Latitude & Longitude (WGS84): 50° North , 4° West (est.)
Margin of Error:~5km
Other regions containing this locality:Callington and Tavistock Mining District, Cornwall/Devon, England, UK
Devon and Cornwall metalliferous mining district, England, UK
Köppen climate type:Cfb : Temperate oceanic climate

NOTE: Beeralstone (sometimes: Beeralston) is an antiquated 19th century spelling variant. The spellings are also seen as Beer Alston or Bere Alston. The current spelling as seen on Ordnance Survey maps and elsewhere is Bere Alston.

A group of silver-lead mines, the Bere Alston mines are amongst the oldest workings in Britain, and date back to the 13th Century.

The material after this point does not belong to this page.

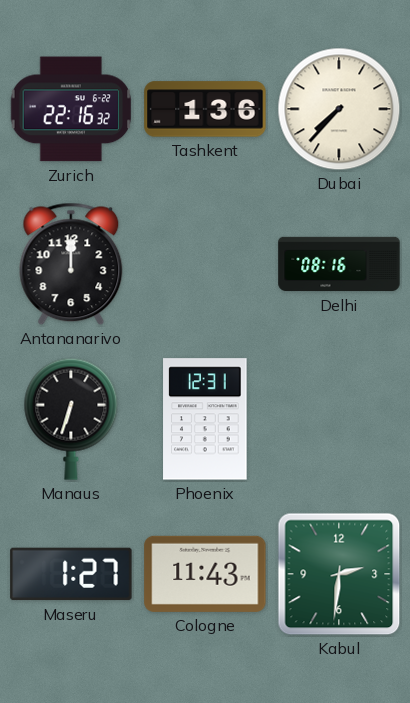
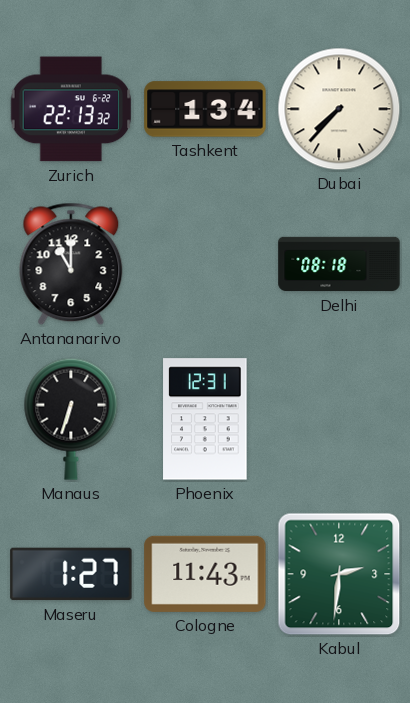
Zurich: 22:16 -> 22:13
Tashkent: 1:36 -> 1:34
Antananarivo: 12:00 -> 11:00
Delhi: 08:16 -> 08:18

After long periods of inactivity, mining was resumed throughout the area in the 1780s. The area was also one of the south-west's most important producers of fluorite (albeit of minor importance compared northern England)and produced many fine specimens in the late 1700 and early 1800s.

There is some possible naming confusion with these early workings, e.g. are contemporaneous references to Beer Alston Mine specifically referring to a Beer Alston Mine, or perhaps more generally, to one of the several mines located at Beer Alston?

A lead mine referred to by the famous British mineral collector Phillip Rashleigh (1729-1811), who, in writing to his fellow Cornish mineralogist John Hawkins sometime around 1790, notes that "In consequence of your telling me that some Fluors of a different Colour to mine were flung away on the Shammels [stopes] at Beer Alston Mine and that [the mine] Captain John Vivian knew where to find them, I writ to him desiring he would procure me some. He properly applied to Mr Gullet for his liberty, who writ me a most impertinent letter on the occasion - on which I shall have no further intercourse with him". Clearly, the tribulations of mineral collecting are nothing new!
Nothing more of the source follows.